Strafbarkeit wegen Veröffentlichung von Bildern

Strafbarkeit wegen Veröffentlichung von Bildern © mko - topopt

Fotografiert ein Journalist einen vermeintlichen Ebola-Patienten gegen dessen Willen und übermittelt das Foto einer Redaktion – ohne das er darauf hinweist, dass das Gesicht des Patienten unkenntlich gemacht werden muss – macht er sich strafbar!

Journalist fotografiert vermeintlichen Ebola-Patienten


Dies entschied das Oberlandesgericht Köln (Aktenzeichen ) im Fall eines Fotojournalisten, der im Rahmen einer Fernsehdokumentation über Ebola einen dunkelhäutigen Patienten mit Mundschutz im Aachener Klinikum ohne dessen Zustimmung fotografiert, weil er in dessen Gegenwart das Wort Ebola von den Klinikmitarbeitern aufgeschnappt hatte. Die Ärzte teilten dem Journalisten mit, dass sich der Ebola-Verdacht bei dem Patienten nicht erhärtet habe und er solle das Foto bitte löschen. Ungeachtet dessen bot der Journalist das Foto mehreren Redaktionen an. Es wurde ungepixelt online und in einer Printausgabe publiziert.

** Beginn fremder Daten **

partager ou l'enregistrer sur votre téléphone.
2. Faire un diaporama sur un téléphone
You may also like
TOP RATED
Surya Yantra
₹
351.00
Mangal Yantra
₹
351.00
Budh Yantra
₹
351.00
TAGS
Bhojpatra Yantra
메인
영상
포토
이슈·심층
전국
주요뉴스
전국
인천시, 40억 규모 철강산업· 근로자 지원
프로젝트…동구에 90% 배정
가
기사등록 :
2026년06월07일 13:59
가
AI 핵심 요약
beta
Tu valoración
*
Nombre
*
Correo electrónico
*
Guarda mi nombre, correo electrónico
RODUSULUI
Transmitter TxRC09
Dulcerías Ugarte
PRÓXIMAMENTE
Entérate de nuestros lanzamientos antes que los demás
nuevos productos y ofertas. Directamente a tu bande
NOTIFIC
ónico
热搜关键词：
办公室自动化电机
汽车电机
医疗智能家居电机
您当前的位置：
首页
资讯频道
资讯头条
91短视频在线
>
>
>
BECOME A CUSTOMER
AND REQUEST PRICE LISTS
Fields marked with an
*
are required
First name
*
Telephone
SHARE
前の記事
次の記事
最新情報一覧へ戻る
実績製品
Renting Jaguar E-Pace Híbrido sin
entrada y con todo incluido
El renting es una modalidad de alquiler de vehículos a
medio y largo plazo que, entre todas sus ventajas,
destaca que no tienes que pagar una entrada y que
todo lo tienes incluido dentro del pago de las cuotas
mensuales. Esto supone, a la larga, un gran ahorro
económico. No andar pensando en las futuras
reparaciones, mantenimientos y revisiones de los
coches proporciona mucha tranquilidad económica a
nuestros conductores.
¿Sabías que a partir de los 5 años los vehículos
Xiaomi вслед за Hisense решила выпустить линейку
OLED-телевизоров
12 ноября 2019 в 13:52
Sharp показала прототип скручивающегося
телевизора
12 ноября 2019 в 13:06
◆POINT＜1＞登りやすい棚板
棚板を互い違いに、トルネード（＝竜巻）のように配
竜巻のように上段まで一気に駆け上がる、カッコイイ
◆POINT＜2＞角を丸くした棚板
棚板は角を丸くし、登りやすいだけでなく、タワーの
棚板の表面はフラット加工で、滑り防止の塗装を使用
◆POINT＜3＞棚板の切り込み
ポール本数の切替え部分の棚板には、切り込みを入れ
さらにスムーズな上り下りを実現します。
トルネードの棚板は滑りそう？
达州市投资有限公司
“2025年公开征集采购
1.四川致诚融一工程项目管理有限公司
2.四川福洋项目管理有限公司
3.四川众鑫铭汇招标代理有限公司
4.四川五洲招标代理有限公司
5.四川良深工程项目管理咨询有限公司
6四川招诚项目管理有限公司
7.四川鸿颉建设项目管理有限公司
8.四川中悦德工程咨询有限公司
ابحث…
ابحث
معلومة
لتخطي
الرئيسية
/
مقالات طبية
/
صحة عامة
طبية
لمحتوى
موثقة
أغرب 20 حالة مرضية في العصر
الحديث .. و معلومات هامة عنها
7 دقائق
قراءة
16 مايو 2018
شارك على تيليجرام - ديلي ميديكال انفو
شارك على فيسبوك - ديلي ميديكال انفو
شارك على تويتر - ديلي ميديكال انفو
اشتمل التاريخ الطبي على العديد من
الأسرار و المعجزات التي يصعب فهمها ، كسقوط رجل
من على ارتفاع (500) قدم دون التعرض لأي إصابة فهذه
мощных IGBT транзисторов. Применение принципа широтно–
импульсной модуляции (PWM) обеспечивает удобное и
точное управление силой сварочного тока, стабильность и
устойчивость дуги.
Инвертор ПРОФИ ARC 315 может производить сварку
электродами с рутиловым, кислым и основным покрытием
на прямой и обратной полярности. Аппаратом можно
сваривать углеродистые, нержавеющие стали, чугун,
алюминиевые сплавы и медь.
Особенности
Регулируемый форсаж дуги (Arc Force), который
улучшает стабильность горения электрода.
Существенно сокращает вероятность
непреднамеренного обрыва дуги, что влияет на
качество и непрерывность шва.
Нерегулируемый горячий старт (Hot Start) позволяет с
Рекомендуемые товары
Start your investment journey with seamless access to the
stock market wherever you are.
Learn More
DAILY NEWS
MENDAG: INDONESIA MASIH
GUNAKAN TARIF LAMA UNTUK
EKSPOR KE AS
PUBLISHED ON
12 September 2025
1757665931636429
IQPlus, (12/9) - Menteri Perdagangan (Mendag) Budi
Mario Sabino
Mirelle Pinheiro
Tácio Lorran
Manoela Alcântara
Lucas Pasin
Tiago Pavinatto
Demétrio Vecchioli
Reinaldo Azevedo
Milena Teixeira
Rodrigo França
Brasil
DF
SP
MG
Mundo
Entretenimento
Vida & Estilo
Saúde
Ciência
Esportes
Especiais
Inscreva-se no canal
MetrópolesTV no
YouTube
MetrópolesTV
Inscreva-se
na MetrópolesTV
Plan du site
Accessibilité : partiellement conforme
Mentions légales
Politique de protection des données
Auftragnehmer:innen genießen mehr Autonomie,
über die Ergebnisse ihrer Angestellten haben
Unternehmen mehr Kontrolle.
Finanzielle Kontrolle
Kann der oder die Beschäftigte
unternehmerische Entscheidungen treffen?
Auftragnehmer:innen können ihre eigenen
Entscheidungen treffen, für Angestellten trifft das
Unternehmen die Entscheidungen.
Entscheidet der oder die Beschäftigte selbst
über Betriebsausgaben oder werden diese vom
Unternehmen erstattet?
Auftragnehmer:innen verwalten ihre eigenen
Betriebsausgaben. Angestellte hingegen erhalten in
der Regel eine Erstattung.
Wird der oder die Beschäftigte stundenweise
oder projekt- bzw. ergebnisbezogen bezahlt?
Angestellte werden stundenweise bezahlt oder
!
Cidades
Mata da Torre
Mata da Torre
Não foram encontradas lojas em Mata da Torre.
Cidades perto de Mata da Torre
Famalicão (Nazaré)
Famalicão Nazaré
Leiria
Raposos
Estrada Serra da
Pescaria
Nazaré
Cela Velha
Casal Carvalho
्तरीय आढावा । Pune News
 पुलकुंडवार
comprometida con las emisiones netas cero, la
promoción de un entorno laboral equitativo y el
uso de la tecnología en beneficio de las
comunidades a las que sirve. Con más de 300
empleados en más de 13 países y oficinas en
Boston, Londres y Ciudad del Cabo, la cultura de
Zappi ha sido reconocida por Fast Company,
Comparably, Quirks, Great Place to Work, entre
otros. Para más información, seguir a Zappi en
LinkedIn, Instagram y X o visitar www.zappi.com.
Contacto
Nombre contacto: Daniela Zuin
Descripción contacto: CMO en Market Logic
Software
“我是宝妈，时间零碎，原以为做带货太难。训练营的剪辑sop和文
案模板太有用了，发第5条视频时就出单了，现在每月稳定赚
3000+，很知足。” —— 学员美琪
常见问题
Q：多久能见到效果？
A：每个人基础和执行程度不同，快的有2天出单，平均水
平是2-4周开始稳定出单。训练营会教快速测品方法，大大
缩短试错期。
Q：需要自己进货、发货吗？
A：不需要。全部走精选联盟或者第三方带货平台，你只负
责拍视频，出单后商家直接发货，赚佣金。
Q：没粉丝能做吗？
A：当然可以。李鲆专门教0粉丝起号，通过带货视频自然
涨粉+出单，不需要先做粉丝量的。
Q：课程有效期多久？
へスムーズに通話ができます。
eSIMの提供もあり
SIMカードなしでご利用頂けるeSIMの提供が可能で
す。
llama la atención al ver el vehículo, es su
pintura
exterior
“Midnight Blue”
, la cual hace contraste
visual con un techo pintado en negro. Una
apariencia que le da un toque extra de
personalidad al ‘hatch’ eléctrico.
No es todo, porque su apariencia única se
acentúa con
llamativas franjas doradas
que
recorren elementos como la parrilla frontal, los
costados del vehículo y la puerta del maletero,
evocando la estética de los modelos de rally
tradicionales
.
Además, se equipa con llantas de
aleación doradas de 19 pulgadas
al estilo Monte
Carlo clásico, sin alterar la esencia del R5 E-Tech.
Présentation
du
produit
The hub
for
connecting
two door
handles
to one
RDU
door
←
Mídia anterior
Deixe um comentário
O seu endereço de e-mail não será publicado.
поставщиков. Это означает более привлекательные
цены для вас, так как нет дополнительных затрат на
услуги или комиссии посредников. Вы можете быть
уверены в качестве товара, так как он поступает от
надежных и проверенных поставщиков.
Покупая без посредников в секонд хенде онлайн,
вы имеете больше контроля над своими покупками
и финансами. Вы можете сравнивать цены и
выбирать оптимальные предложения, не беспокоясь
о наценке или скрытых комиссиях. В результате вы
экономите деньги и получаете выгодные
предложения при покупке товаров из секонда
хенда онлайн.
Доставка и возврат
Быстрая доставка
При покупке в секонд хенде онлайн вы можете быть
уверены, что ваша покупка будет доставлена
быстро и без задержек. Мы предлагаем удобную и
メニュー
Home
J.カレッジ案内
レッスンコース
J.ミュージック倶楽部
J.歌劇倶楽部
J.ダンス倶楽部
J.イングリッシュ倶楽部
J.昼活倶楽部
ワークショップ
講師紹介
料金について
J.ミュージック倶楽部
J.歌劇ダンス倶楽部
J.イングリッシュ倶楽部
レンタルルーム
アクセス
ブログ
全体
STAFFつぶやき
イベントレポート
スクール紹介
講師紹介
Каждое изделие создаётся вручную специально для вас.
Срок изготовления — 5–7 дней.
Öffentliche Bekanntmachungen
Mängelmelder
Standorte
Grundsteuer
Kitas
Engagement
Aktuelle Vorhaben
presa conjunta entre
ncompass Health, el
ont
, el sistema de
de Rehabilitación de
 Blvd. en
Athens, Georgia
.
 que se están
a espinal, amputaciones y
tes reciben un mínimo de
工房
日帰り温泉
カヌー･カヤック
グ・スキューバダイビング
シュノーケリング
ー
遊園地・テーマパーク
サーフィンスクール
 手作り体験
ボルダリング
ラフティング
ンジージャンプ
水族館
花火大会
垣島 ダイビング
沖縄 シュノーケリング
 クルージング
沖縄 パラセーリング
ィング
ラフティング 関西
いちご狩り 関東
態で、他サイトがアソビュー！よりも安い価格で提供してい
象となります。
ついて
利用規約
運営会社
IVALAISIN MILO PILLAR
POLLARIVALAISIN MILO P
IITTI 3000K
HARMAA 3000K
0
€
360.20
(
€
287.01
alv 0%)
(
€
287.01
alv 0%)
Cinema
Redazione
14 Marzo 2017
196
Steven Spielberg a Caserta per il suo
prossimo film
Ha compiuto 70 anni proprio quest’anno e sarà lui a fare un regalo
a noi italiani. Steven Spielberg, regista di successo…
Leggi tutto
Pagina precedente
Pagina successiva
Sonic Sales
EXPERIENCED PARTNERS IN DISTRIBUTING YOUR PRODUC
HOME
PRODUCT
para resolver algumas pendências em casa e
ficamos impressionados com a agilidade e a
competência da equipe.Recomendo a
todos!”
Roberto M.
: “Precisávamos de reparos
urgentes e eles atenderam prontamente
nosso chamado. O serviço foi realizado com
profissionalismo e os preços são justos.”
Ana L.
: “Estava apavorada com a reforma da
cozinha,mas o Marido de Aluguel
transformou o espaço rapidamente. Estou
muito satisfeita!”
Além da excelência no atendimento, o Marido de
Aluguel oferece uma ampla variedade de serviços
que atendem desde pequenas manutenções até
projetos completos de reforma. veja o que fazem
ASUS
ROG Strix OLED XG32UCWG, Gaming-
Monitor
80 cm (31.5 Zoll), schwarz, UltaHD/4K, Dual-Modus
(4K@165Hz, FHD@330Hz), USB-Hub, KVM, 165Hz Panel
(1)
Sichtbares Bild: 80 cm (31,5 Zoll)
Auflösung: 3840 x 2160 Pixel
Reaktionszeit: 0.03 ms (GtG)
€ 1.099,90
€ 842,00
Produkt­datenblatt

Strafbar wegen unbefugtes Verbreiten eines Bildnisses


Das Oberlandesgericht Köln beurteilt das Verhalten des Journalisten als unbefugtes Verbreiten eines Bildnisses, da einer eine Bilddatei ohne diese unkenntlich zu machen an die Redaktionen geschickt hat. Damit habe er das Persönlichkeitsrecht des Patienten verletzt. Dieses strafbare Unrecht müsse der Journalist verantworten. Eine Geldstrafe von 40 Tagessätzen sei daher angemessen, so die Kölner Richter.